Back to work. Getting out of the house on my own was interesting. Alex is still Miss Clingy when I drop her off, which is just nasty for me. Filled in my CRB check form, missed doing it as I wasn't at work. Wonder if this will make a difference in the long term to children's safety in schools.... obviously not me cos I is a good girl! No criminal record here, some people seem to be able to hide theirs nicely.
My bed died a horrible death yesterday. Big crunch while I was just sitting on it. Now the bed is in bits on the landing, and I am sleeping on a mattress. Time for some bed shopping..... typical that this happens just as I go back to work and have less time to browse!
Well are you? If you're not, and you have kids, then you need to get married asap.
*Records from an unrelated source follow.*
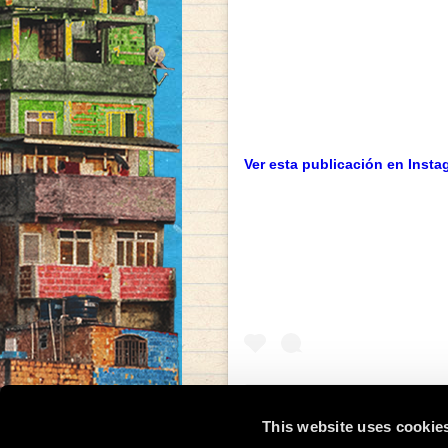
Ver esta publicación en Insta
This website uses cookie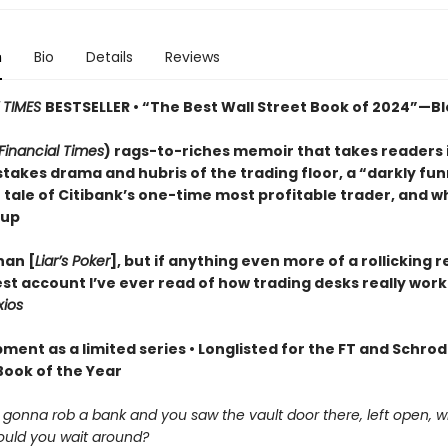
n
Bio
Details
Reviews
 TIMES
BESTSELLER • “The Best Wall Street Book of 2024”—
Financial Times
) rags-to-riches memoir that takes readers 
stakes drama and hubris of the trading floor, a “darkly fu
) tale of Citibank’s one-time most profitable trader, and w
 up
han [
Liar’s Poker
], but if anything even more of a rollicking rea
st account I’ve ever read of how trading desks really work
xios
ment as a limited series • Longlisted for the FT and Schro
Book of the Year
e gonna rob a bank and you saw the vault door there, left open, 
uld you wait around?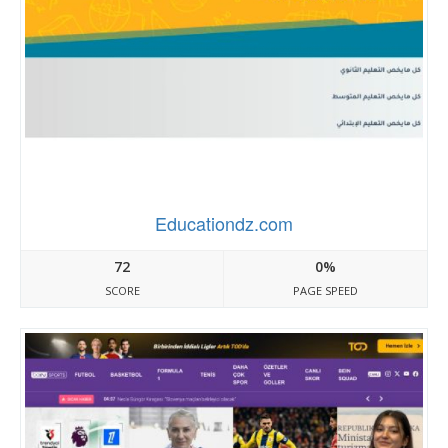
Educationdz.com
72
0%
SCORE
PAGE SPEED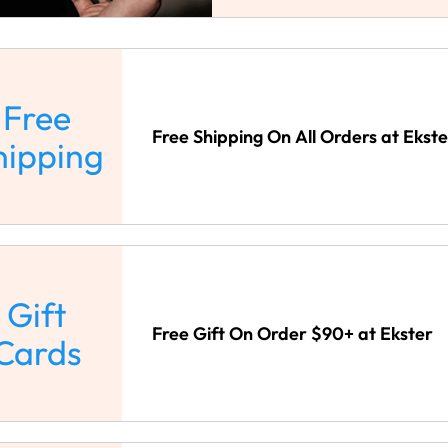
Free
Free Shipping On All Orders at Ekste
hipping
Gift
Free Gift On Order $90+ at Ekster
Cards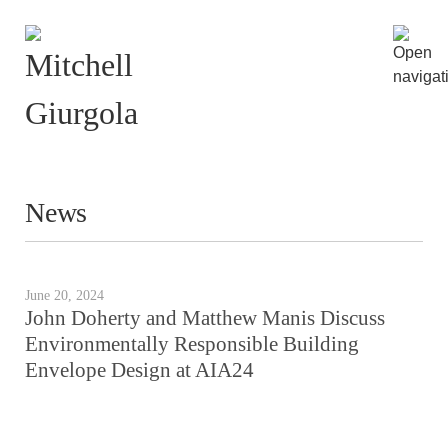
News
June 20, 2024
John Doherty and Matthew Manis Discuss
Environmentally Responsible Building
Envelope Design at AIA24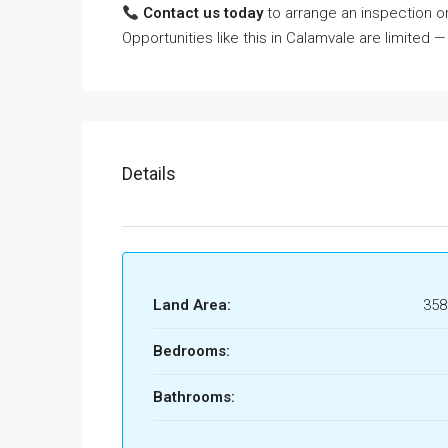
Contact us today
to arrange an inspection or
Opportunities like this in Calamvale are limited —
Details
Land Area:
35
Bedrooms:
Bathrooms: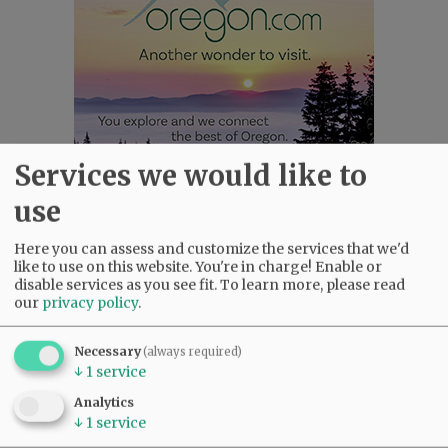
Services we would like to
use
Most viewed
Most commented
Most Viewed
Here you can assess and customize the services that we'd
like to use on this website. You're in charge! Enable or
disable services as you see fit.
To learn more, please read
•
Gary Conkling: Small liberal arts colleges
our
privacy policy
.
as steadily disappearing
(2601)
•
Council outvotes mayor on addition to
Necessary
(always required)
rec center pool
(2305)
↓
1
service
•
Donald Wicks 1947 - 2026
(2035)
Analytics
•
Weyerhaeuser already discussing
↓
1
service
expansion plans at airport
(1746)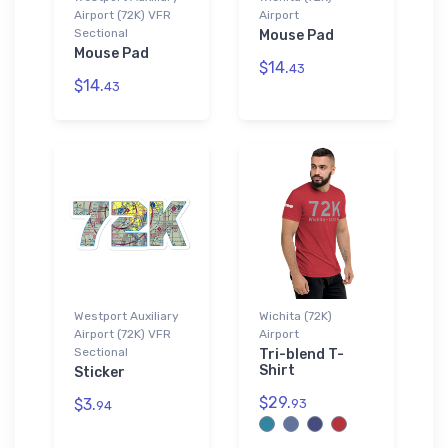
Airport (72K) VFR
Airport
Sectional
Mouse Pad
Mouse Pad
$14.
43
$14.
43
Westport Auxiliary
Wichita (72K)
Airport (72K) VFR
Airport
Sectional
Tri-blend T-
Shirt
Sticker
$29.
$3.
93
94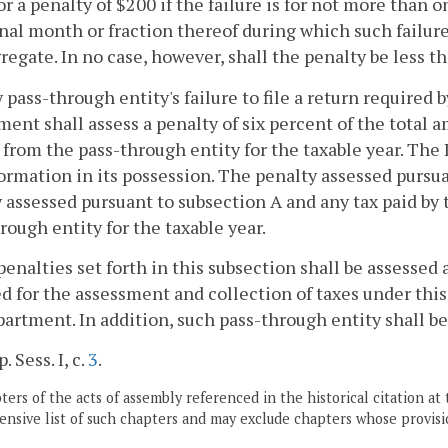
for a penalty of $200 if the failure is for not more than
nal month or fraction thereof during which such failure
regate. In no case, however, shall the penalty be less t
ny pass-through entity's failure to file a return required
ent shall assess a penalty of six percent of the total 
from the pass-through entity for the taxable year. T
ormation in its possession. The penalty assessed pursua
 assessed pursuant to subsection A and any tax paid by
rough entity for the taxable year.
penalties set forth in this subsection shall be assesse
d for the assessment and collection of taxes under this c
artment. In addition, such pass-through entity shall b
. Sess. I, c.
3
.
ers of the acts of assembly referenced in the historical citation at 
nsive list of such chapters and may exclude chapters whose provisi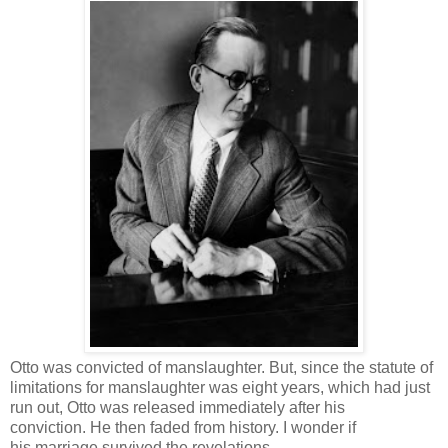
Otto was convicted of manslaughter. But, since the statute of
limitations for manslaughter was eight years, which had just
run out, Otto was released immediately after his
conviction. He then faded from history. I wonder if
his marriage survived the revelations.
If its just a case of you never got round to it, please get round to it. You don't have to change your name, or wear a wedding ring. It doesn't change you into a different person. The reason I am writing this is because if you are not married, and your partner dies in circumstances like Nigel did, or otherwise, then you will find yourself to be in a really sticky situation. I know it's outdated in 'this day and age', but legally you are only a widow if you are married. Also, you are not next of kin unless you are married. Your partner's parents or siblings would have more rights than you. There are various benefits available to widows and widowers, but these aren't payable to unmarried couples.
Stupid, but true.
So if all else fails, get down to the registry office and tie the knot in your lunch hour. No pomp and circumstance needed. Just a bit of paper which changes the whole world if the worst happens.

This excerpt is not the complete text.